Hi...Just got a job offer in Dubai--probably moving in June.

I have 3 primary school kids. Based on the threads, ,blogs and websites, waitlist lines are long. 

A few questions:
1. What are the best schools for primary school? Somewhere in Jumeira perhaps. Was planning to live near the school of the kids, even if I need to travel for an hour to office.

2. What's a good place to live in? 

Thanks, guys. Have been enjoying reading the previous threads.


----------



## sgilli3 (Mar 23, 2008)

Schools are a very personal thing.
Its best to visit a few and then register at all the ones you liked. (and yes, most will have long wait lists, but mainly for the younger years)

There is no good/bad place to live in.
Every area has its pros + cons

Best thing is to work out where you will be working and work backwards from there.

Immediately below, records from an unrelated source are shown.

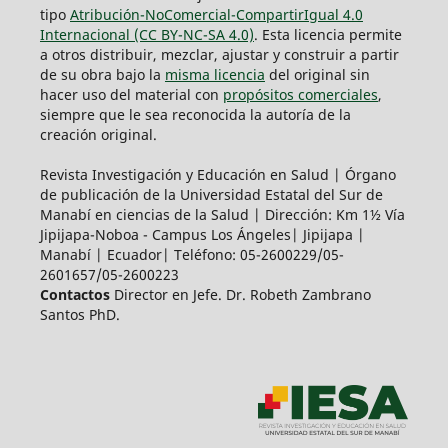
tipo
Atribución-NoComercial-CompartirIgual 4.0
Internacional (CC BY-NC-SA 4.0)
. Esta licencia permite
a otros distribuir, mezclar, ajustar y construir a partir
de su obra bajo la
misma licencia
del original sin
hacer uso del material con
propósitos comerciales
,
siempre que le sea reconocida la autoría de la
creación original.
Revista Investigación y Educación en Salud | Órgano
de publicación de la Universidad Estatal del Sur de
Manabí en ciencias de la Salud | Dirección: Km 1½ Vía
Jipijapa-Noboa - Campus Los Ángeles| Jipijapa |
Manabí | Ecuador| Teléfono: 05-2600229/05-
2601657/05-2600223
Contactos
Director en Jefe. Dr. Robeth Zambrano
Santos PhD.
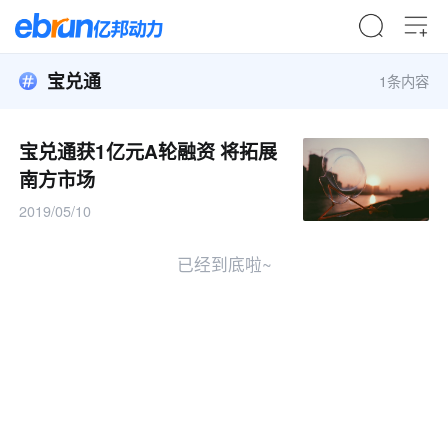
宝兑通
1条内容
宝兑通获1亿元A轮融资 将拓展
南方市场
2019/05/10
已经到底啦~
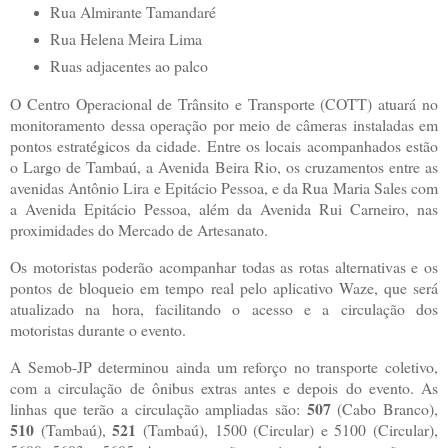
Rua Almirante Tamandaré
Rua Helena Meira Lima
Ruas adjacentes ao palco
O Centro Operacional de Trânsito e Transporte (COTT) atuará no
monitoramento dessa operação por meio de câmeras instaladas em
pontos estratégicos da cidade. Entre os locais acompanhados estão
o Largo de Tambaú, a Avenida Beira Rio, os cruzamentos entre as
avenidas Antônio Lira e Epitácio Pessoa, e da Rua Maria Sales com
a Avenida Epitácio Pessoa, além da Avenida Rui Carneiro, nas
proximidades do Mercado de Artesanato.
Os motoristas poderão acompanhar todas as rotas alternativas e os
pontos de bloqueio em tempo real pelo aplicativo Waze, que será
atualizado na hora, facilitando o acesso e a circulação dos
motoristas durante o evento.
A Semob-JP determinou ainda um reforço no transporte coletivo,
com a circulação de ônibus extras antes e depois do evento. As
507
linhas que terão a circulação ampliadas são:
(Cabo Branco),
510
521
(Tambaú),
(Tambaú), 1500 (Circular) e 5100 (Circular),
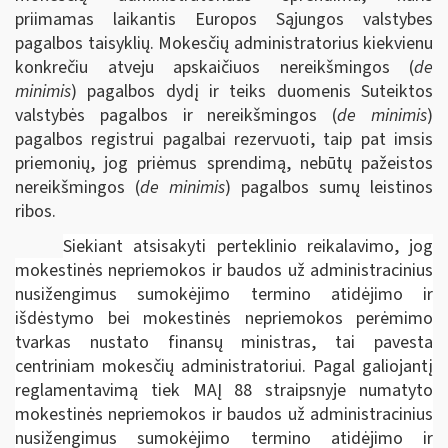
priimamas laikantis Europos Sąjungos valstybes
pagalbos taisyklių. Mokesčių administratorius kiekvienu
konkrečiu atveju apskaičiuos nereikšmingos (
de
minimis
) pagalbos dydį ir teiks duomenis Suteiktos
valstybės pagalbos ir nereikšmingos (
de minimis
)
pagalbos registrui pagalbai rezervuoti, taip pat imsis
priemonių, jog priėmus sprendimą, nebūtų pažeistos
nereikšmingos (
de minimis
) pagalbos sumų leistinos
ribos.
Siekiant atsisakyti perteklinio reikalavimo, jog
mokestinės nepriemokos ir baudos už administracinius
nusižengimus sumokėjimo termino atidėjimo ir
išdėstymo bei mokestinės nepriemokos perėmimo
tvarkas nustato finansų ministras, tai pavesta
centriniam mokesčių administratoriui. Pagal galiojantį
reglamentavimą tiek MAĮ 88 straipsnyje numatyto
mokestinės nepriemokos ir baudos už administracinius
nusižengimus sumokėjimo termino atidėjimo ir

Jumeriah is nice....but VERY,VERY expensive....hope you have a good housing allowance if thats where you are looking !!!


----------



## apollo99 (Apr 2, 2008)

Thanks, sgilli3.

Yes, we are intending to go on an initial visit to Dubai within the month, specifically for the schools, because that is the one that seems to be the major issue for now. 

We are partial to the American system, and somebody suggested the ASD (with the website said has mile-long waitlists), Dubai International Academy, and Dubai American Academy. Does anyone have any comments about these schools? 

At this point, we'll just find housing wherever we could find schools for the kids--even if it means I have to travel to work. 

Very helpful forum. Thanks.


----------



## Geordie Armani (Jan 24, 2008)

BSME: British Schools in the Middle East I have this list of British Schools but I dont have one for American Schools, sorry.


----------